Your assignment :: In the data below, find the line containing "Seguinos en nuestras"; transcribe it and each line after it exactly, through the last, skipping pictures.

--- Records Enclosed Below ---

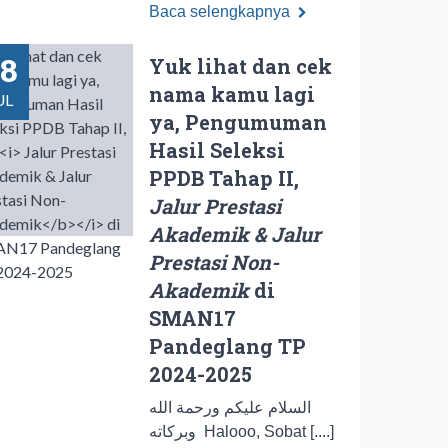
Baca selengkapnya
8
Yuk lihat dan cek
nama kamu lagi
UL
ya, Pengumuman
Hasil Seleksi
PPDB Tahap II,
Jalur Prestasi
Akademik & Jalur
Prestasi Non-
Akademik
di
SMAN17
Pandeglang TP
2024-2025
السلام عليكم ورحمة الله
وبركاته Halooo, Sobat [....]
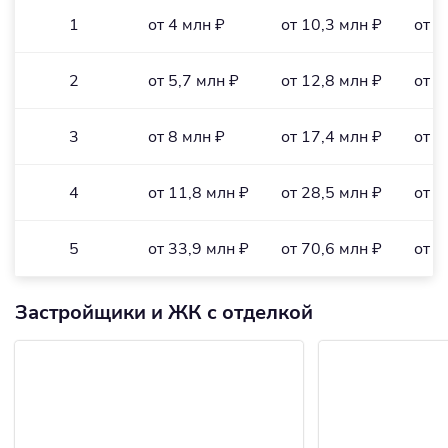
1
от 4 млн ₽
от 10,3 млн ₽
от 1
2
от 5,7 млн ₽
от 12,8 млн ₽
от 1
3
от 8 млн ₽
от 17,4 млн ₽
от 1
4
от 11,8 млн ₽
от 28,5 млн ₽
от 1
5
от 33,9 млн ₽
от 70,6 млн ₽
от 3
Застройщики и ЖК с отделкой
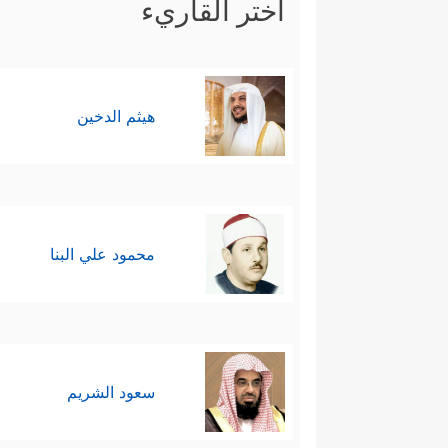
اختر القاريء
هيثم الدخين
محمود علي البنا
سعود الشريم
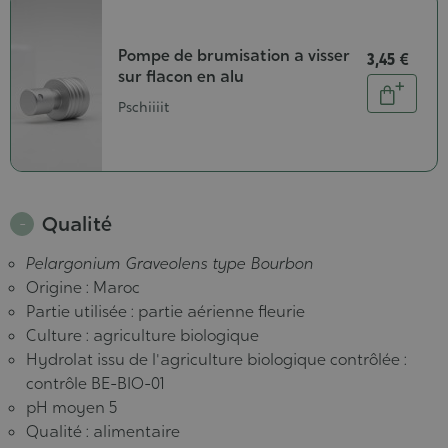
Pompe de brumisation a visser
3,45 €
sur flacon en alu
Quantité
Ajouter
Pschiiiit
au
panier
Qualité
Pelargonium Graveolens type Bourbon
Origine : Maroc
Partie utilisée : partie aérienne fleurie
Culture : agriculture biologique
Hydrolat issu de l'agriculture biologique contrôlée :
contrôle BE-BIO-01
pH moyen 5
Qualité : alimentaire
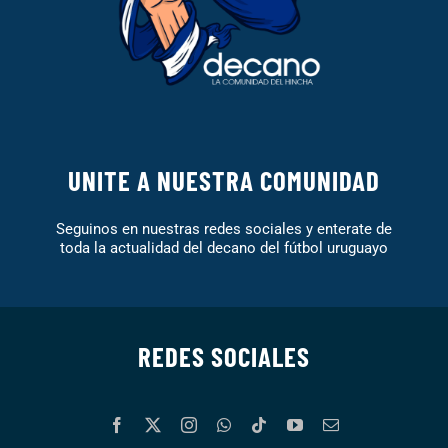
UNITE A NUESTRA COMUNIDAD
Seguinos en nuestras redes sociales y enterate de
toda la actualidad del decano del fútbol uruguayo
REDES SOCIALES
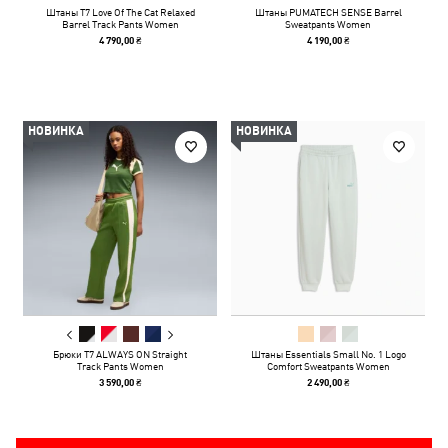
Штаны T7 Love Of The Cat Relaxed
Штаны PUMATECH SENSE Barrel
Barrel Track Pants Women
Sweatpants Women
4 790,00 ₴
4 190,00 ₴
НОВИНКА
НОВИНКА
Брюки T7 ALWAYS ON Straight
Штаны Essentials Small No. 1 Logo
Track Pants Women
Comfort Sweatpants Women
3 590,00 ₴
2 490,00 ₴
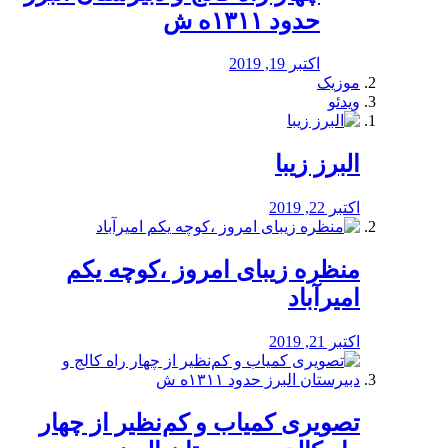
حدود ۱۳۱۱ه ش
اکتبر 19, 2019
موزیک
ویدئو
البرز زیبا
اکتبر 22, 2019
منظره‌‌ زیبای امروز ،کوچه یکم
امیرآباد
اکتبر 21, 2019
️تصویری کمیاب و کم‌نظیر از چهار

--- End of Enclosed Records ---

Response box ::
Seguinos en nuestras redes sociales y enterate de
toda la actualidad del decano del fútbol uruguayo
REDES SOCIALES
Штаны T7 Love Of The Cat Relaxed
Штаны PUMATECH SENSE Barrel
Barrel Track Pants Women
Sweatpants Women
4 790,00 ₴
4 190,00 ₴
НОВИНКА
НОВИНКА
Брюки T7 ALWAYS ON Straight
Штаны Essentials Small No. 1 Logo
Track Pants Women
Comfort Sweatpants Women
3 590,00 ₴
2 490,00 ₴
حدود ۱۳۱۱ه ش
اکتبر 19, 2019
موزیک
ویدئو
البرز زیبا
اکتبر 22, 2019
منظره‌‌ زیبای امروز ،کوچه یکم
امیرآباد
اکتبر 21, 2019
️تصویری کمیاب و کم‌نظیر از چهار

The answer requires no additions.